The Index Workbench is a powerful tool that combines key aspects of the the data indexing configuration process into one user-friendly panel. It guides the user through the workflow for configuring datasources, parsers and index pipelines.
To set up a new datasource, you have several options. You can paste in a website URL for Fusion to crawl, or you can navigate to a locally saved file through the File Finder dialog. This quicker setup for commonly used Web and Local Filesystem datasources saves steps in the process and helps newer users get started quickly. Alternatively, the Datasource selection dropdown allows you to quickly select and navigate to any configurable datasource option that Fusion has. If there are existing datasources that you have already configured and saved in the Collection, they can be quickly accessed from this pane as well.
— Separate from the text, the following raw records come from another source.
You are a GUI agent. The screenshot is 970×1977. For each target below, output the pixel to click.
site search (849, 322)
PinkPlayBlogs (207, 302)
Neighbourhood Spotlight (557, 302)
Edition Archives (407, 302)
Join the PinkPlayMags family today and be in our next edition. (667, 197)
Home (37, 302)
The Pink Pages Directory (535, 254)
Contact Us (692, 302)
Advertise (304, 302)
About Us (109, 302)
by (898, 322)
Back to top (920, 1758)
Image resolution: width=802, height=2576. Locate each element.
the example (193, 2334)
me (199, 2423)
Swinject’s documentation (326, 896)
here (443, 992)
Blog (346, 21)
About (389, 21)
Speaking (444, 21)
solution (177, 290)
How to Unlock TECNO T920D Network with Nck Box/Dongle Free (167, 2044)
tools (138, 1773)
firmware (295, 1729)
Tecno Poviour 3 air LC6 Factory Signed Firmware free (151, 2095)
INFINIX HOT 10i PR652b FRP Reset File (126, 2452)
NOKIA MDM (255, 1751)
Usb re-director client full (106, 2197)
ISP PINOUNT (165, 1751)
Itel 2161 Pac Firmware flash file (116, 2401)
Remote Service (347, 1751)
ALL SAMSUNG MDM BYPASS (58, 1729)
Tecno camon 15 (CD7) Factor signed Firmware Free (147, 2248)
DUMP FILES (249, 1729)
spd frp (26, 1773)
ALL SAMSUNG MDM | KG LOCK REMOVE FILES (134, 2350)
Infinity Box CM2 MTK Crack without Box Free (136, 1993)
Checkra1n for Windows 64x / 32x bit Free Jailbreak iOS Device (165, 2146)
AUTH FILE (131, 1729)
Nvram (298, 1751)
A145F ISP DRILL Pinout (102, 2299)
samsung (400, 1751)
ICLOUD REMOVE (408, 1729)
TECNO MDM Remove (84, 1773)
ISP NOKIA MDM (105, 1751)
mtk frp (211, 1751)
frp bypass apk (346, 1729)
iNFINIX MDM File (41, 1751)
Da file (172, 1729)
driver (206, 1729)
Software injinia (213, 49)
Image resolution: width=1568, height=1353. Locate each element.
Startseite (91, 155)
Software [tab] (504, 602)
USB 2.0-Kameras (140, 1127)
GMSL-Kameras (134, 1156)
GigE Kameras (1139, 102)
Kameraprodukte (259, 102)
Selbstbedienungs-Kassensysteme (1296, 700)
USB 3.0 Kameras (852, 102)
In Fusion 3.0, Parsers have been introduced as their own configurable component of the indexing workflow. They allow greater flexibility and specificity when parsing inbound data.
In Fusion 3.0, parsers have been introduced as their own configurable component of the indexing workflow. They allow greater flexibility and specificity when parsing inbound data.
A parser consists of an ordered list of parser stages that is completely customizable. The same parser stage can be added to a given configuration multiple times if the different specified settings within those stages best suits the parsing of the data. There is no limit to the number of parser stages that can be included in a parser, and the order in which they run is also completely flexible. In a parser, after all of the doctype-specific parser stages have run, the Tika and Fallback stages are useful catch-all stages that can attempt to parse anything that has not yet been matched. Tika is used for parsing many types of unstructured documents like PDFs, DOCX, and many more. If all of the other stages in the parser fail to completely parse the data, the Fallback stage can copy the raw bytes directly to Solr.
An Index Pipeline transforms incoming data into a document suitable for indexing by Solr via a series of modularized operations called stages. Fusion provides a variety of specialized index stages to index data effectively. Stages can be selected, configured, and enabled or disabled in the Index Pipeline section of the Index Workbench.
Once you finish configuring a datasource using the Index Workbench, you can move on to setting up queries using the Query Workbench, which provides a similar workflow for configuring and previewing search results.